- **TASK TO COMPLETE**: From the first line to the last, repeat the data exactly but leave out the pictures.

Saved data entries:
BEGIN

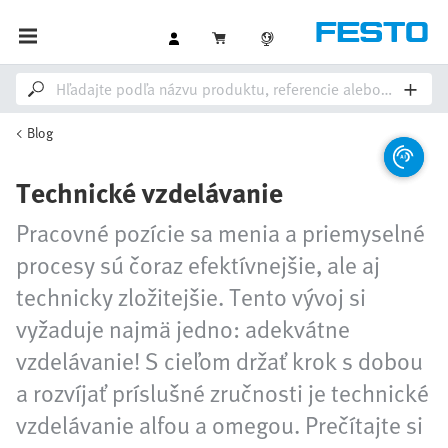
Blog
Technické vzdelávanie
Pracovné pozície sa menia a priemyselné
procesy sú čoraz efektívnejšie, ale aj
technicky zložitejšie. Tento vývoj si
vyžaduje najmä jedno: adekvátne
vzdelávanie! S cieľom držať krok s dobou
a rozvíjať príslušné zručnosti je technické
vzdelávanie alfou a omegou. Prečítajte si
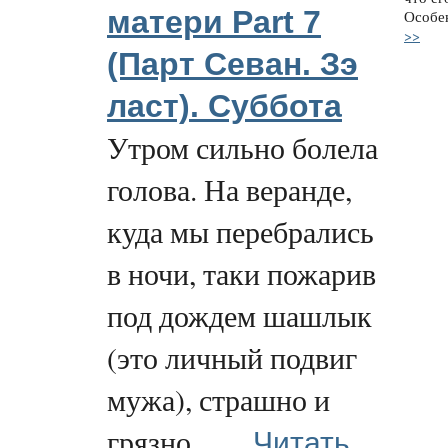
матери Part 7
Особе
>>
(Парт Севан. Зэ
ласт). Суббота
Утром сильно болела
голова. На веранде,
куда мы перебрались
в ночи, таки пожарив
под дождем шашлык
(это личный подвиг
мужа), страшно и
Читать
грязно…...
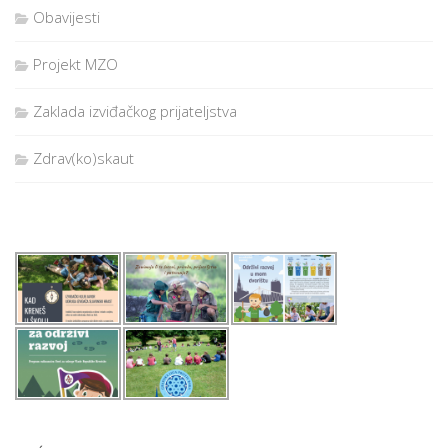
Obavijesti
Projekt MZO
Zaklada izviđačkog prijateljstva
Zdrav(ko)skaut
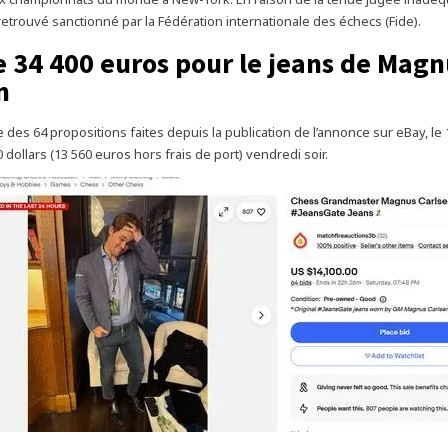
retrouvé sanctionné par la Fédération internationale des échecs (Fide).
e 34 400 euros pour le jeans de Magn
n
 des 64 propositions faites depuis la publication de l’annonce sur eBay, le 1
0 dollars (13 560 euros hors frais de port) vendredi soir.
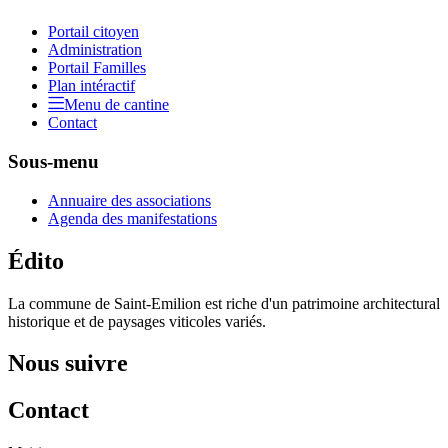
Portail citoyen
Administration
Portail Familles
Plan intéractif
Menu de cantine
Contact
Sous-menu
Annuaire des associations
Agenda des manifestations
Édito
La commune de Saint-Emilion est riche d'un patrimoine architectural
historique et de paysages viticoles variés.
Nous suivre
Contact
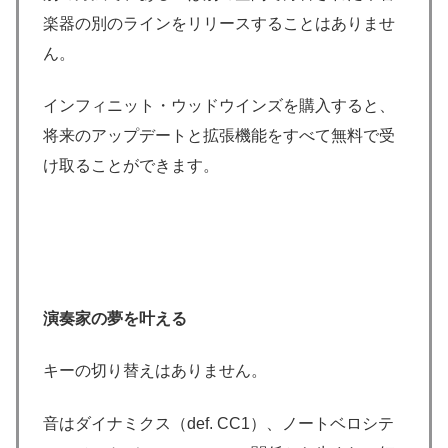
楽器の別のラインをリリースすることはありませ
ん。
インフィニット・ウッドウインズを購入すると、
将来のアップデートと拡張機能をすべて無料で受
け取ることができます。
演奏家の夢を叶える
キーの切り替えはありません。
音はダイナミクス（def. CC1）、ノートベロシテ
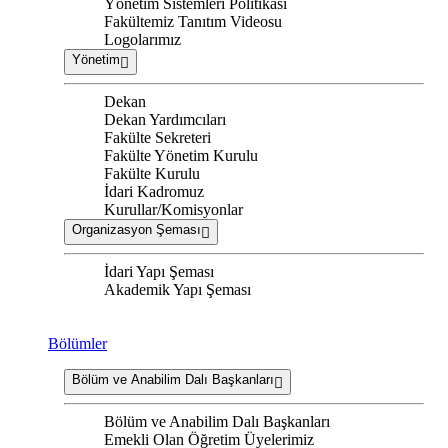
Yönetim Sistemleri Politikası
Fakültemiz Tanıtım Videosu
Logolarımız
Yönetim
Dekan
Dekan Yardımcıları
Fakülte Sekreteri
Fakülte Yönetim Kurulu
Fakülte Kurulu
İdari Kadromuz
Kurullar/Komisyonlar
Organizasyon Şeması
İdari Yapı Şeması
Akademik Yapı Şeması
Bölümler
Bölüm ve Anabilim Dalı Başkanları
Bölüm ve Anabilim Dalı Başkanları
Emekli Olan Öğretim Üyelerimiz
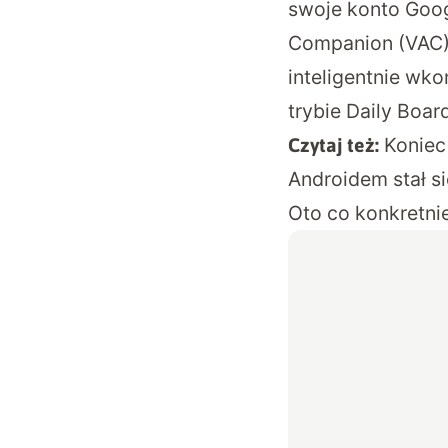
swoje konto Googl
Companion (VAC), 
inteligentnie wk
trybie Daily Boar
Koniec
Czytaj też:
Androidem stał s
Oto co konkretni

END

- **RESULT OF THIS EXERCISE**:
Blog
Technické vzdelávanie
Pracovné pozície sa menia a priemyselné
procesy sú čoraz efektívnejšie, ale aj
technicky zložitejšie. Tento vývoj si
vyžaduje najmä jedno: adekvátne
vzdelávanie! S cieľom držať krok s dobou
a rozvíjať príslušné zručnosti je technické
vzdelávanie alfou a omegou. Prečítajte si
матери Part 7
Особе
>>
(Парт Севан. Зэ
ласт). Суббота
Утром сильно болела
голова. На веранде,
куда мы перебрались
в ночи, таки пожарив
под дождем шашлык
(это личный подвиг
мужа), страшно и
Читать
грязно…...
Obavijesti
Projekt MZO
Zaklada izviđačkog prijateljstva
Zdrav(ko)skaut
retrouvé sanctionné par la Fédération internationale des échecs (Fide).
e 34 400 euros pour le jeans de Magn
n
 des 64 propositions faites depuis la publication de l’annonce sur eBay, le 1
0 dollars (13 560 euros hors frais de port) vendredi soir.
Portail citoyen
Administration
Portail Familles
Plan intéractif
Menu de cantine
Contact
Sous-menu
Annuaire des associations
Agenda des manifestations
Édito
La commune de Saint-Emilion est riche d'un patrimoine architectural
historique et de paysages viticoles variés.
Nous suivre
Contact
楽器の別のラインをリリースすることはありませ
ん。
インフィニット・ウッドウインズを購入すると、
将来のアップデートと拡張機能をすべて無料で受
け取ることができます。
演奏家の夢を叶える
キーの切り替えはありません。
音はダイナミクス（def. CC1）、ノートベロシテ
Yönetim Sistemleri Politikası
Fakültemiz Tanıtım Videosu
Logolarımız
Yönetim
Dekan
Dekan Yardımcıları
Fakülte Sekreteri
Fakülte Yönetim Kurulu
Fakülte Kurulu
İdari Kadromuz
Kurullar/Komisyonlar
Organizasyon Şeması
İdari Yapı Şeması
Akademik Yapı Şeması
Bölümler
Bölüm ve Anabilim Dalı Başkanları
Bölüm ve Anabilim Dalı Başkanları
Emekli Olan Öğretim Üyelerimiz
swoje konto Googl
Companion (VAC), 
inteligentnie wk
trybie Daily Boar
Koniec
Czytaj też:
Androidem stał s
Oto co konkretni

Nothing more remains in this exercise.